Do you smile when you see a motorcycle with a dog on board, obviously enjoying itself being out in the wind?
However, in 2011 Australian Road Rule 297-3 was introduced to ban animals riding on the fuel tank. It was quickly amended to banning an animal being between the rider and the handlebars because some machines have fuel tanks on the back.
I’ve met a few riders with motorcycle dog as riding companions. There’s John Skinner and his little black dog, Scrambles, who have ridden right across the continent, Anny Seaton on her 1986 Kawasaki Z1300 with her dog Mandy sitting alongside her in the sidecar and, of course, there is the most famous – Tex and Bundy.
Terry “Tex” O’Grady and his cattle dog, Bundy, have helped raise $4 million for various charities through their own charity work or leading various charity rides.
“We also do therapy work for hospitals, palliative care, kids, old people’s homes etc,” says Tex.
“Plus people see you in traffic and they take photos and smile, so we’ve possibly stopped a lot of road rage and saved lives that way.”
Tex and Bundy are the only rider and dog in Australis that are exempt from the rules in all states except South Australia and the Northern Territory, thanks to Ministerial Declarations because of the charity work they do. Tex says he is working on those other states and expects to get exemptions soon.
Tex says Bundy has travelled more than 740,000km over the past eight years, but he started riding with a dog on his bike in 2000.
“I was managing a thousand-acre property and I had a BMW R 1100 GS at the time,” he says. “My dog, Cash, wanted to go everywhere with me, so I put him in goggles and a jacket. People saw Cash and started asking me to lead rides and do charity events.”
In 2005, Cash was tragically killed crossing the road when he was hit by a car. Cash was inducted into the Australian Motorcycling Hall of Fame posthumously in 2006.
Tex says he looked at about 250 cattle dogs over five months as a replacement and wanted to take them all home, but he couldn’t find a dog with a suitable size and temperament.
“Then a mate of mine came over and told me about this woman in Mudgee who was selling some dogs so I rang her. I didn’t think she’d like the idea of me taking the dog on the bike, but she knew about Cash. We had taken her granddaughter who suffered with spina bifida on a ride and they had never forgotten about it. She gave me the pick of the litter.”
Tex said he took Bundy, the stumpy-tailed cattle dog, back to Lithgow in a gearsack in the pouring rain. When I got home I looked inside and she was sound asleep. I knew straight away that I had the right dog,” he says.
“She does more kilometres than most riders. And we’ve never had an incident,” he says.
The road rules were changed after a girl was killed in a car crash when she was sitting on the driver’s lap. Tex says the laws were expanded to include animals.
“When they brought it out they should have consulted with the people who it affected – me and the Farmers Federation – but they didn’t,” he says.

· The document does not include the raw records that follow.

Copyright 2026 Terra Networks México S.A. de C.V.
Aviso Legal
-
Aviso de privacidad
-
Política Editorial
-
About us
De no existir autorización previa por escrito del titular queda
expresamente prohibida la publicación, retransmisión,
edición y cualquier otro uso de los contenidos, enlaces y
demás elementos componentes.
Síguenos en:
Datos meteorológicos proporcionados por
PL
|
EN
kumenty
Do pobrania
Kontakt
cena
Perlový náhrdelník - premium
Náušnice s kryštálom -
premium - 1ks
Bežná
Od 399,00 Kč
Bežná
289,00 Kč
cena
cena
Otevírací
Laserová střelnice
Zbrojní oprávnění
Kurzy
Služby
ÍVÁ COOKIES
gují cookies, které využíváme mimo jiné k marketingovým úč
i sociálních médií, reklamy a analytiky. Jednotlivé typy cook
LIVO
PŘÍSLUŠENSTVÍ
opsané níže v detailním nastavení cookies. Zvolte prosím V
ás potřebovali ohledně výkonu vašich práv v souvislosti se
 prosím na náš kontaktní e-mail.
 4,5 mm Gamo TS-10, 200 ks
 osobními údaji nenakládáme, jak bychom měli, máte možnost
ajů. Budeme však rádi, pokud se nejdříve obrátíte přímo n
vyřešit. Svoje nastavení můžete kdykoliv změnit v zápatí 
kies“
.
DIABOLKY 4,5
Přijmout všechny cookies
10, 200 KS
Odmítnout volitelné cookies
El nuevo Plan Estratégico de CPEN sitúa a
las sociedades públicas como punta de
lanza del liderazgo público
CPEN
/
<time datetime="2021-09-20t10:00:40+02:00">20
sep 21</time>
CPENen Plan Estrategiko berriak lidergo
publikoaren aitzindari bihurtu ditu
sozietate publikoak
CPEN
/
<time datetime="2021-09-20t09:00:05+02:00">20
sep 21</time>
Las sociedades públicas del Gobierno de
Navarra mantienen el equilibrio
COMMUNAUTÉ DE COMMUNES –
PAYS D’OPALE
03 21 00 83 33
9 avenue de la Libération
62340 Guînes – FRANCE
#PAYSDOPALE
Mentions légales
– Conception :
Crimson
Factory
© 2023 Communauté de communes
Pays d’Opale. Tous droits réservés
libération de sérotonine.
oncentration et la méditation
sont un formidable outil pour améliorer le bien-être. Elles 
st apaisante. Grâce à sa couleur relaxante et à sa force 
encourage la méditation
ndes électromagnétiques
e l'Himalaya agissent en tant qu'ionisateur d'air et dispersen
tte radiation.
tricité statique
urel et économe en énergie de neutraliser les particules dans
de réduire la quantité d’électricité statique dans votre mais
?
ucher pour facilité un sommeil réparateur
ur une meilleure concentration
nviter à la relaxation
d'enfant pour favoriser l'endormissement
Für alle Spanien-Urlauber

Tex tells the tale of a highway patrol officer booking him on his way home from a cancer ride. “He gave us a hard time and made us stand on the side of the road in 35-degree heat until we could get a lift home for Bundy,” he says.

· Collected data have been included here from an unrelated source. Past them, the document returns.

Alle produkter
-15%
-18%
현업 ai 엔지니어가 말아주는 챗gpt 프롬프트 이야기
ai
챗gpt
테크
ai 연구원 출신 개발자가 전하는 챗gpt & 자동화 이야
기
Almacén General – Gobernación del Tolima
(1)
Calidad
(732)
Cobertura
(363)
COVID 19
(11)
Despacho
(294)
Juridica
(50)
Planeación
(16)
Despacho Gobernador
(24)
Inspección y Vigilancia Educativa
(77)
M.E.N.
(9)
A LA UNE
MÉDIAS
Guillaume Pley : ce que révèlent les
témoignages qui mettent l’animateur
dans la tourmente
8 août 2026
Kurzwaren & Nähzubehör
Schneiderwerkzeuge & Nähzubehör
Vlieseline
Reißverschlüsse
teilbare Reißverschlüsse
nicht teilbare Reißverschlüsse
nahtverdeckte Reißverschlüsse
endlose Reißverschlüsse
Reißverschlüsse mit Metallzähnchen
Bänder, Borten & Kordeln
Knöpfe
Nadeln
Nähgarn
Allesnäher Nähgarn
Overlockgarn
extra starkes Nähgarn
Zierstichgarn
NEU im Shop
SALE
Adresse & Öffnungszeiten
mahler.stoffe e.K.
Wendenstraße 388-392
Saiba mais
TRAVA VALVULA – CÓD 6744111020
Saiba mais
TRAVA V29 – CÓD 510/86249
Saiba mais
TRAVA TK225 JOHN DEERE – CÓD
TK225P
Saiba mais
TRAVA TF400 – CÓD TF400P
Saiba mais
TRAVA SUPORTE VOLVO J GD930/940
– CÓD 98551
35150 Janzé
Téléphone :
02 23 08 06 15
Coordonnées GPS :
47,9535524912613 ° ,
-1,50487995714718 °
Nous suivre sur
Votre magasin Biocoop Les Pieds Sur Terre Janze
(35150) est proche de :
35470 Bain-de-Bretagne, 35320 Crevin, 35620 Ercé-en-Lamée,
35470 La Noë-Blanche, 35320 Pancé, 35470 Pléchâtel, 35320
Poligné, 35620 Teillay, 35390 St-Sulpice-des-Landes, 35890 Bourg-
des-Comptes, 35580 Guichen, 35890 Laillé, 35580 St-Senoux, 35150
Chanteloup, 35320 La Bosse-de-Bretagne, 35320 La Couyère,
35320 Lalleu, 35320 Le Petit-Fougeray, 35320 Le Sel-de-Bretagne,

“So I sent out a press release and got some media coverage and eventually the Road Minister in NSW said he could work something out and that’s how I got my first exemption.”

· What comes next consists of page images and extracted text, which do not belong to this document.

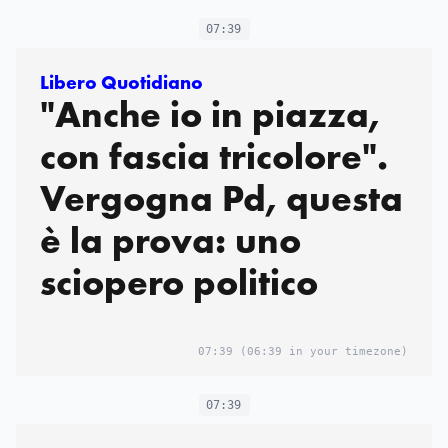
07:39
Libero Quotidiano
"Anche io in piazza,
con fascia tricolore".
Vergogna Pd, questa
è la prova: uno
sciopero politico
07:39
(06:39 in your timezone)
07:39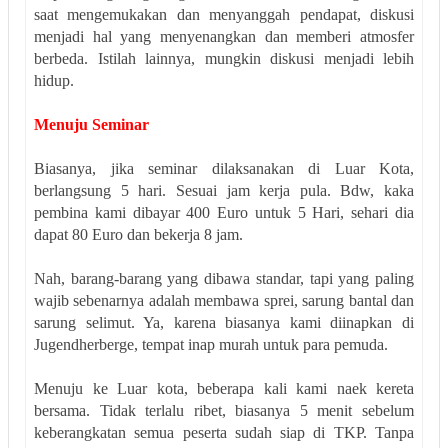
saat mengemukakan dan menyanggah pendapat, diskusi
menjadi hal yang menyenangkan dan memberi atmosfer
berbeda. Istilah lainnya, mungkin diskusi menjadi lebih
hidup.
Menuju Seminar
Biasanya, jika seminar dilaksanakan di Luar Kota,
berlangsung 5 hari. Sesuai jam kerja pula. Bdw, kaka
pembina kami dibayar 400 Euro untuk 5 Hari, sehari dia
dapat 80 Euro dan bekerja 8 jam.
Nah, barang-barang yang dibawa standar, tapi yang paling
wajib sebenarnya adalah membawa sprei, sarung bantal dan
sarung selimut. Ya, karena biasanya kami diinapkan di
Jugendherberge, tempat inap murah untuk para pemuda.
Menuju ke Luar kota, beberapa kali kami naek kereta
bersama. Tidak terlalu ribet, biasanya 5 menit sebelum
keberangkatan semua peserta sudah siap di TKP. Tanpa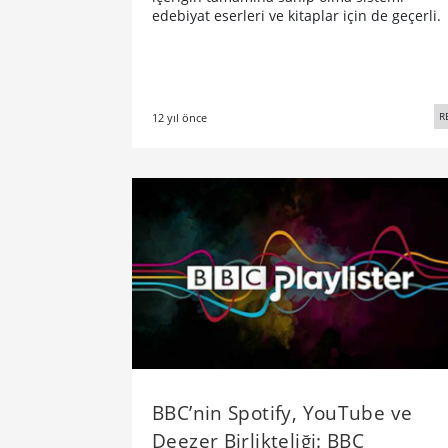
edebiyat eserleri ve kitaplar için de geçerli.
R
12 yıl önce
BBC’nin Spotify, YouTube ve
Deezer Birlikteliği: BBC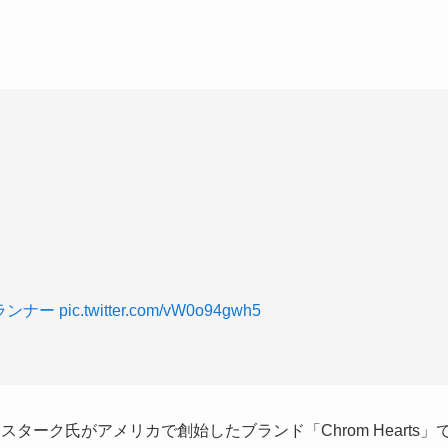
ランナー
pic.twitter.com/vW0o94gwh5
・スターク氏がアメリカで創始したブランド
「Chrom Hearts」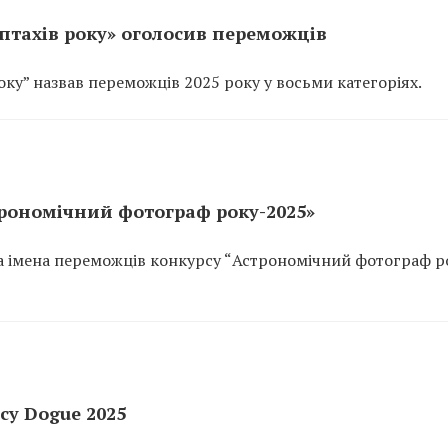
тахів року» оголосив переможців
у” назвав переможців 2025 року у восьми категоріях.
рономічний фотограф року-2025»
ла імена переможців конкурсу “Астрономічний фотограф р
су Dogue 2025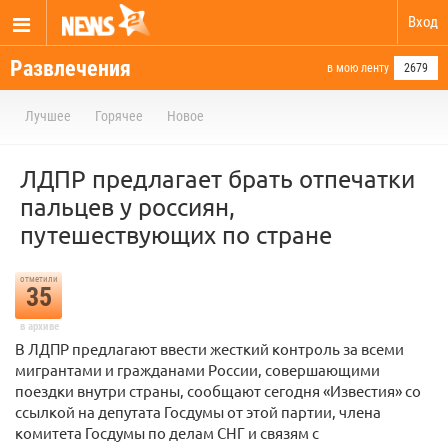
Вход
Развлечения
в мою ленту
2679
Лучшее
Горячее
Новое
ЛДПР предлагает брать отпечатки
пальцев у россиян,
путешествующих по стране
отметили
35
в архиве
В ЛДПР предлагают ввести жесткий контроль за всеми
мигрантами и гражданами России, совершающими
поездки внутри страны, сообщают сегодня «Известия» со
ссылкой на депутата Госдумы от этой партии, члена
комитета Госдумы по делам СНГ и связям с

Tex claims several RSPCA bosses ride motorcycles and don’t have a problem with animals on a bike. “But I can’t see them changing the laws,” he says.
“I think a dog is safer in front of you than behind you. If a dog is in the back what happens if you come off the dog? She goes with the bike and nine times out of 10 you are safest away from the bike in a crash. If I have Bundy in front and we crash she comes with me.”
Laws vary around the world, but dogs are allowed to ride in New Zealand where Tex and Bundy are headed soon for some charity work.